To try and push the package through, the government has, for now, shelved proposed changes to paid parental leave, the energy supplement abolition, the migrant pensioner cut, and the proposed four-week wait for unemployment benefits.

A decision will be taken at the looming budget about whether these measures will be carried forward, or ditched.

The government has also ditched a $20 per fortnight increase in FTB benefits it proposed earlier in the year in an effort to court Senate support.

Speaking in the Senate, Nick Xenophon signalled his NXT bloc would support the revised package to end the “stalemate” over the government’s childcare reforms.

Xenophon argued the indexation freeze would not leave families worse off in a “low-inflation environment.”

“In my view, this was the least worst option,” Xenophon told the Senate on Wednesday morning.

Labor objected to the government reordering the Senate business to expedite the two packages.

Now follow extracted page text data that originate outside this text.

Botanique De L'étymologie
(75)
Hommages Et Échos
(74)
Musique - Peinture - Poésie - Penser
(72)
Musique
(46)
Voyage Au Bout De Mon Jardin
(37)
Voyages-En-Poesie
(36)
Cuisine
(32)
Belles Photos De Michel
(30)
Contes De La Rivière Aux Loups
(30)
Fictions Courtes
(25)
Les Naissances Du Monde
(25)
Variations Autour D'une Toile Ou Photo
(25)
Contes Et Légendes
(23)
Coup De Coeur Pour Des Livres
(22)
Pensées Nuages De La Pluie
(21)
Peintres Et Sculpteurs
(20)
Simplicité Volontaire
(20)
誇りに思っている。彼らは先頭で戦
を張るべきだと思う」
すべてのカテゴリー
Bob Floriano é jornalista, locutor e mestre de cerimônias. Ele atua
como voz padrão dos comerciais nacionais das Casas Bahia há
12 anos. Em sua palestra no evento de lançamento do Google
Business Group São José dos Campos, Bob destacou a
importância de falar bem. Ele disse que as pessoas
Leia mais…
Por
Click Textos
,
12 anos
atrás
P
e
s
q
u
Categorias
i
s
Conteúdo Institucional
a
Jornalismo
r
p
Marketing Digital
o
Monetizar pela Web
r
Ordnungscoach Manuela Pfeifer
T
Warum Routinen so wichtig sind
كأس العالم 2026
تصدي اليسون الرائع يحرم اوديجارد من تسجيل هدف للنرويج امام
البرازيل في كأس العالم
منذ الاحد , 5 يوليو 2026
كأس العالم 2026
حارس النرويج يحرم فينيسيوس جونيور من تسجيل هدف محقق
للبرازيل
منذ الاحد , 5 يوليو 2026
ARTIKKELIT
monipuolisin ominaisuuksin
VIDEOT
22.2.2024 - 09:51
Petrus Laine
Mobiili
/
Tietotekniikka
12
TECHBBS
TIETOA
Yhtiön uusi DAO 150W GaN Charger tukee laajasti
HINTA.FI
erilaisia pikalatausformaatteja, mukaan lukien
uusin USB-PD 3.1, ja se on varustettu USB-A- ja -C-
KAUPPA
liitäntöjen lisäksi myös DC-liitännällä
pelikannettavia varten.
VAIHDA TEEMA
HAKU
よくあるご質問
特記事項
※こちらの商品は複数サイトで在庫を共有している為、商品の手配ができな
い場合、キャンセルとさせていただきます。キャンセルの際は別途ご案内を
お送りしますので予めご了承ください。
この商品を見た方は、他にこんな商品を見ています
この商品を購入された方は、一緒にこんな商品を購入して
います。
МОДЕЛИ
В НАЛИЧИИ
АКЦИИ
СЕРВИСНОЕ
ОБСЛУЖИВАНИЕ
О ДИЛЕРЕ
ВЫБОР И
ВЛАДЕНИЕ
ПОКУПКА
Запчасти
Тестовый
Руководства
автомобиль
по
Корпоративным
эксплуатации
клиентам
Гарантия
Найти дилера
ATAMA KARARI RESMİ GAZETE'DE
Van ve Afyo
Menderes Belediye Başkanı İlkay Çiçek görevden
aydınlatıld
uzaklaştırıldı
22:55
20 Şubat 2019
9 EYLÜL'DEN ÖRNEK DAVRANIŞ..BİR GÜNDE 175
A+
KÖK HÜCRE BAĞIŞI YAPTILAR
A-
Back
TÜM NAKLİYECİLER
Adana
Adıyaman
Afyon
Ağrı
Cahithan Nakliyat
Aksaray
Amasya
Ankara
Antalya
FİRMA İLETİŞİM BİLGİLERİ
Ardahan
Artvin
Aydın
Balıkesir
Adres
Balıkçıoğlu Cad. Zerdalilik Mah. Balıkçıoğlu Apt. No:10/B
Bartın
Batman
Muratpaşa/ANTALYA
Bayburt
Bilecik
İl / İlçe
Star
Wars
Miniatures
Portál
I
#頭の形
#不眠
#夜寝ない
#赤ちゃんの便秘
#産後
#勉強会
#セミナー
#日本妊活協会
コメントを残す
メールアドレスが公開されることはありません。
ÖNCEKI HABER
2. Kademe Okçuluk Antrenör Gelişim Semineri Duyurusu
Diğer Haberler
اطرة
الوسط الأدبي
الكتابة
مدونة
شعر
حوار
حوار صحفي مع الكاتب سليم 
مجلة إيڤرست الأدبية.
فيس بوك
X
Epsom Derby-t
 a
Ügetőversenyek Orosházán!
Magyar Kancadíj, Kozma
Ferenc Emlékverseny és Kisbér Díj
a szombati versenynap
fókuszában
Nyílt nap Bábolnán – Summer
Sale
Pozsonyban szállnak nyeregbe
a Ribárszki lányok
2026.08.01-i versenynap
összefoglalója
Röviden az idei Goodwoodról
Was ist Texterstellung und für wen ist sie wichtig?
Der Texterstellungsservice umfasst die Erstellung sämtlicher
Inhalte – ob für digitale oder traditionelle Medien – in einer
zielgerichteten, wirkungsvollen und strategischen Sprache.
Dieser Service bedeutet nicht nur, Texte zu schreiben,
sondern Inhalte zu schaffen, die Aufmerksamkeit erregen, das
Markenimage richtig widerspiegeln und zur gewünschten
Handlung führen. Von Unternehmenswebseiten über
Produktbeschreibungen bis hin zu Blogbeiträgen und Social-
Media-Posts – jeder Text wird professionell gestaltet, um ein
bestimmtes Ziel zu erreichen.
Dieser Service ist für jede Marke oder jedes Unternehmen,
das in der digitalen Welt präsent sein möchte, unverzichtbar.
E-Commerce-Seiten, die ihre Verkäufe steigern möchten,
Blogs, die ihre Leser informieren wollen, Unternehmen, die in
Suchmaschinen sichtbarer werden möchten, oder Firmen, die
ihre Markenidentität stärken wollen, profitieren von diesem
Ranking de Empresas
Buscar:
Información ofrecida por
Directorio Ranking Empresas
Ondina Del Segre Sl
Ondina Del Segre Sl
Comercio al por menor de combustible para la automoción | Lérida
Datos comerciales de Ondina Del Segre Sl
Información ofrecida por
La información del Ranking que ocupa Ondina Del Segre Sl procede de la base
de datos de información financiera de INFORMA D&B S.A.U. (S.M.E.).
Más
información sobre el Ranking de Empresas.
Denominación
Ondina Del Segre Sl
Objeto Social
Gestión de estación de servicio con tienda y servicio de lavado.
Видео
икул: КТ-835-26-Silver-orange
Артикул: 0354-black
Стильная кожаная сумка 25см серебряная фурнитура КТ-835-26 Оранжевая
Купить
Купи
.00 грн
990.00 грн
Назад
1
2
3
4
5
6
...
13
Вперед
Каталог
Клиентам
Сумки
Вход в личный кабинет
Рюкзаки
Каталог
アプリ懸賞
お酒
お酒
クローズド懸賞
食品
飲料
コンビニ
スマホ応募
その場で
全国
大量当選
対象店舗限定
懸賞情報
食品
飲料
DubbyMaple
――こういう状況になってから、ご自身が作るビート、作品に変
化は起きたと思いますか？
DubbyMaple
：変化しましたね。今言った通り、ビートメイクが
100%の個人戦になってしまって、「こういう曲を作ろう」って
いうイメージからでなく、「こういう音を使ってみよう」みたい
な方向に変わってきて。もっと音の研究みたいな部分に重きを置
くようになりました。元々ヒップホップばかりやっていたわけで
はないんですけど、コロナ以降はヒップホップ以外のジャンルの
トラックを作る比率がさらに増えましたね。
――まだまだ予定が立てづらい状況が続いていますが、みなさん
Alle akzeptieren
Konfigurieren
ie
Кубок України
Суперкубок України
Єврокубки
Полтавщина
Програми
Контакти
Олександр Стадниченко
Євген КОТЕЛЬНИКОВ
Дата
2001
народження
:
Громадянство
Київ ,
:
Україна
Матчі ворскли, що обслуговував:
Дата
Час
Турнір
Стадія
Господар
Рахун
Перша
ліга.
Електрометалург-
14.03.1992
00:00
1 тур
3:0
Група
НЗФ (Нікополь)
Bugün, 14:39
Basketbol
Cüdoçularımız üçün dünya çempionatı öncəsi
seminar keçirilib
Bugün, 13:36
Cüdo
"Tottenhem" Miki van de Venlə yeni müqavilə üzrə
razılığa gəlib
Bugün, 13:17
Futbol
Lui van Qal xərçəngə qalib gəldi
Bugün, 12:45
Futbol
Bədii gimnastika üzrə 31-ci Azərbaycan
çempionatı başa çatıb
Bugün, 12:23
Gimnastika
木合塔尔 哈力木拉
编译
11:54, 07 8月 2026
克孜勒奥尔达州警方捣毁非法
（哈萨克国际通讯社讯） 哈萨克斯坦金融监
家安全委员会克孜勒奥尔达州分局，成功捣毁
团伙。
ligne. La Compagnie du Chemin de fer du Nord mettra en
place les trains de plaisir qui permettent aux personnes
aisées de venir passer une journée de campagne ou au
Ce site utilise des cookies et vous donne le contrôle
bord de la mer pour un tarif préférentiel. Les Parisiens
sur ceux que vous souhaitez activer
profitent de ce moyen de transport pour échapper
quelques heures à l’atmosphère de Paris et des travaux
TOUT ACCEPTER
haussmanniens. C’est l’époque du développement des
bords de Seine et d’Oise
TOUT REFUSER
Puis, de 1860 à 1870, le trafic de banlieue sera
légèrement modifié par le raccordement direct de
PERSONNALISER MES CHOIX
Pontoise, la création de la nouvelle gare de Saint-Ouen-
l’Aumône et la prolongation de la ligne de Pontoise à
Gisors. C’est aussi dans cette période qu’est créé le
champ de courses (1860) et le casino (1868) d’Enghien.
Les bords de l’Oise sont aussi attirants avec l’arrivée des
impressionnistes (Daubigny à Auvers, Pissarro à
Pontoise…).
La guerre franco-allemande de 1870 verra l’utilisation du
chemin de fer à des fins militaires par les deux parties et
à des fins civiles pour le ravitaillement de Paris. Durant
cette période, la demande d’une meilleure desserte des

Labor’s Senate leader, Penny Wong, fired off a broadside at the government, declaring the chamber was being asked to pass legislation it had not yet seen.

“This is a secret deal to take money off Australian families and that they’re not even prepared to demonstrate it to the Senate,” Wong told the chamber.

“The bill that the crossbenchers have agreed to bring on for debate we haven’t even seen. That’s no way to run the Senate.”

The shadow minister for social services, Jenny Macklin, later accused the government of reviving an Abbott-era budget cut with the indexation freeze.

Macklin said freezing the indexation of family tax benefit rates would mean that 1.5 million Australian families would be be worse off.

It’s not yet clear whether the One Nation Senate bloc is on board with the welfare changes.

The redux comes after the NXT dug in its heels earlier this year, refusing to support the so-called “omnibus” bill on the basis the proposed cuts, combined with the childcare cuts, were “robbing Peter to pay Paul.”

On Monday Pauline Hanson also warned that One Nation would block the proposed omnibus bill because it cut “too deeply and too broadly.” Hanson gave the government 24 hours to improve its current offer.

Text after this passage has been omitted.